Aşk Jenny'dir, Jenny de aşkın adı"

Jenny von Westphalen, Karl Marx'ın eşiydi. Kendisinden dört yaş büyük... Yaşam boyu süren bir birliktelik... Daha çocuk yaşında başlayan bir sevda...

"Jenny, gülerek sorarsın – Neden şarkılarım Jenny'ye – Yalnız senin için yüreğim çarparken – Şarkılarım yalnız senin için ağlarken – Yürekleri yalnız senden esinlenirken – Her hece söylerken yalnız senin adını..."

Karl Marx'ın şair olduğunu bilir miydiniz? Şaştınız mı, niye? En büyük bilimciler, felsefeciler, toplumbilimciler şiirden, sanattan, müzikten geçmişlerdir. Duyarlı olmak dünyayı, insanları daha içten anlamayı sağlar. Toplumdaki bozukluklar, çıkmazlar, ancak sevmesini bilenlerce daha kolay çözümlenir, daha kolay algılanır.

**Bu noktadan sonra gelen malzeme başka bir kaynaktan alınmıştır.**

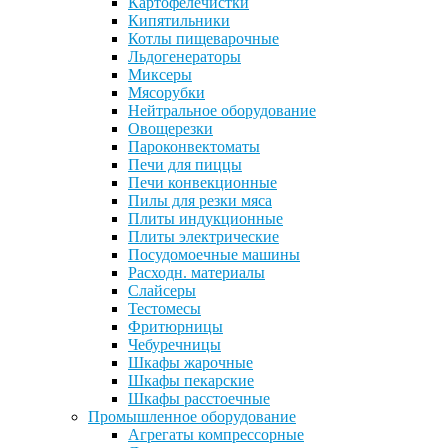
Картофелечистки
Кипятильники
Котлы пищеварочные
Льдогенераторы
Миксеры
Мясорубки
Нейтральное оборудование
Овощерезки
Пароконвектоматы
Печи для пиццы
Печи конвекционные
Пилы для резки мяса
Плиты индукционные
Плиты электрические
Посудомоечные машины
Расходн. материалы
Слайсеры
Тестомесы
Фритюрницы
Чебуречницы
Шкафы жарочные
Шкафы пекарские
Шкафы расстоечные
Промышленное оборудование
Агрегаты компрессорные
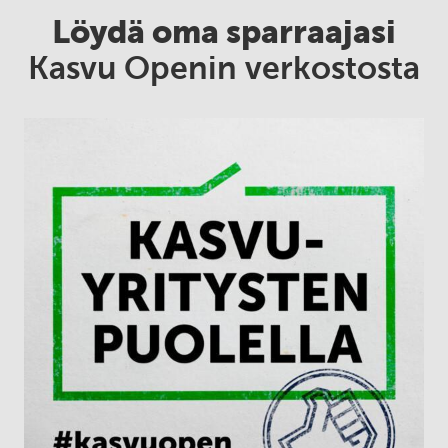
Löydä oma sparraajasi
Kasvu Openin verkostosta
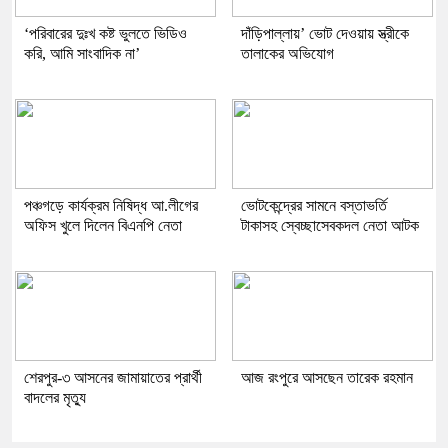
‘পরিবারের দুঃখ কষ্ট ভুলতে ভিডিও
দাঁড়িপাল্লায়’ ভোট দেওয়ায় স্ত্রীকে
করি, আমি সাংবাদিক না’
তালাকের অভিযোগ
পঞ্চগড়ে কার্যক্রম নিষিদ্ধ আ.লীগের
ভোটকেন্দ্রের সামনে বস্তাভর্তি
অফিস খুলে দিলেন বিএনপি নেতা
টাকাসহ স্বেচ্ছাসেবকদল নেতা আটক
শেরপুর-৩ আসনের জামায়াতের প্রার্থী
আজ রংপুরে আসছেন তারেক রহমান
বাদলের মৃত্যু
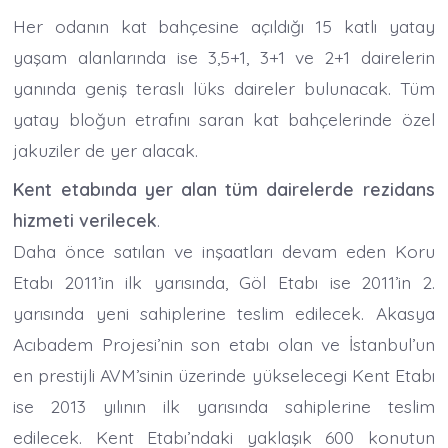
Her odanın kat bahçesine açıldığı 15 katlı yatay
yaşam alanlarında ise 3,5+1, 3+1 ve 2+1 dairelerin
yanında geniş teraslı lüks daireler bulunacak. Tüm
yatay bloğun etrafını saran kat bahçelerinde özel
jakuziler de yer alacak.
Kent etabında yer alan tüm dairelerde rezidans
hizmeti verilecek
.
Daha önce satılan ve inşaatları devam eden Koru
Etabı 2011’in ilk yarısında, Göl Etabı ise 2011’in 2.
yarısında yeni sahiplerine teslim edilecek. Akasya
Acıbadem Projesi’nin son etabı olan ve İstanbul’un
en prestijli AVM’sinin üzerinde yükselecegi Kent Etabı
ise 2013 yılının ilk yarısında sahiplerine teslim
edilecek. Kent Etabı’ndaki yaklaşık 600 konutun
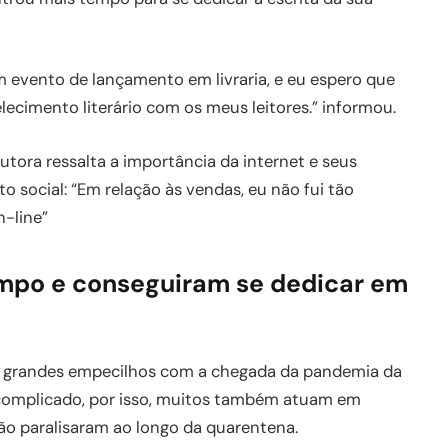
m evento de lançamento em livraria, e eu espero que
ecimento literário com os meus leitores.” informou.
tora ressalta a importância da internet e seus
social: “Em relação às vendas, eu não fui tão
-line”
mpo e conseguiram se dedicar em
am grandes empecilhos com a chegada da pandemia da
e complicado, por isso, muitos também atuam em
não paralisaram ao longo da quarentena.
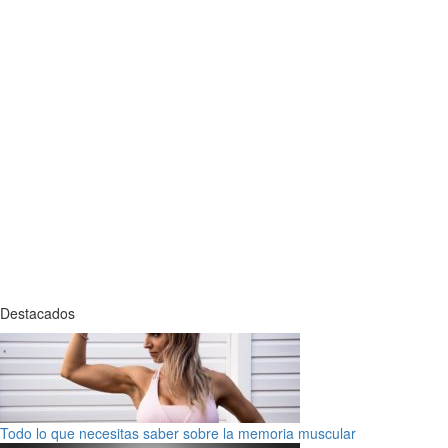
Destacados
Todo lo que necesitas saber sobre la memoria muscular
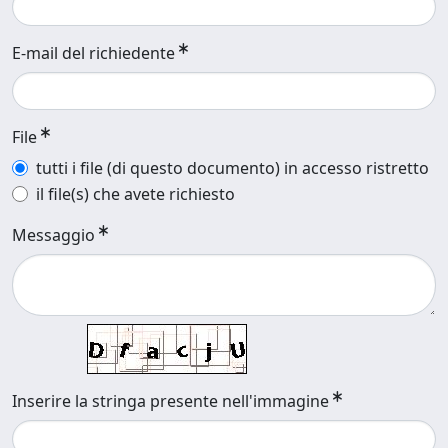
E-mail del richiedente
File
tutti i file (di questo documento) in accesso ristretto
il file(s) che avete richiesto
Messaggio
Inserire la stringa presente nell'immagine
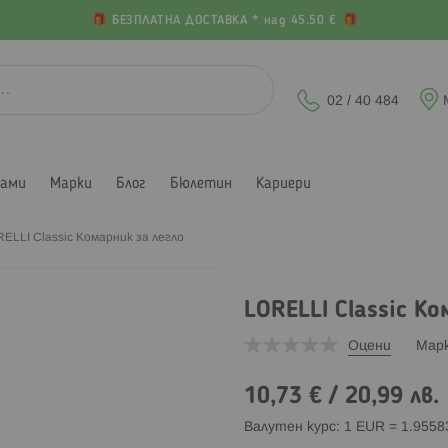
БЕЗПЛАТНА ДОСТАВКА * над 45.50 €
02 / 40 484
лами
Марки
Блог
Бюлетин
Кариери
ELLI Classic Комарник за легло
LORELLI Classic Ко
Оцени
Мар
10,73 €
/
20,99 лв.
Валутен курс: 1 EUR = 1.955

Sol Yayınları Marx'ın, Engels'in uzun süredir ortalıkta bulunmayan kitaplarını yeniden yayımladı: "Hakiki Sosyalistler", "Yahudi Sorunu", "Komünist Parti Manifestosu", "Komünizmin İlkeleri", "Ütopik Sosyalizm" vb.. Ama Marx'ın iç dünyasını yansıtan "Jenny'ye Adanmış Şiir Albümlerinden" (Çeviren: Barış Pirhasan) kitabını daha ilginç, daha doğrusu daha güncel buldum. Düşünce adamlarının, bilimcilerin sanattan ışık almadan başarılı ürünler ortaya koyamadıklarının bir çeşit kanıtı olarak...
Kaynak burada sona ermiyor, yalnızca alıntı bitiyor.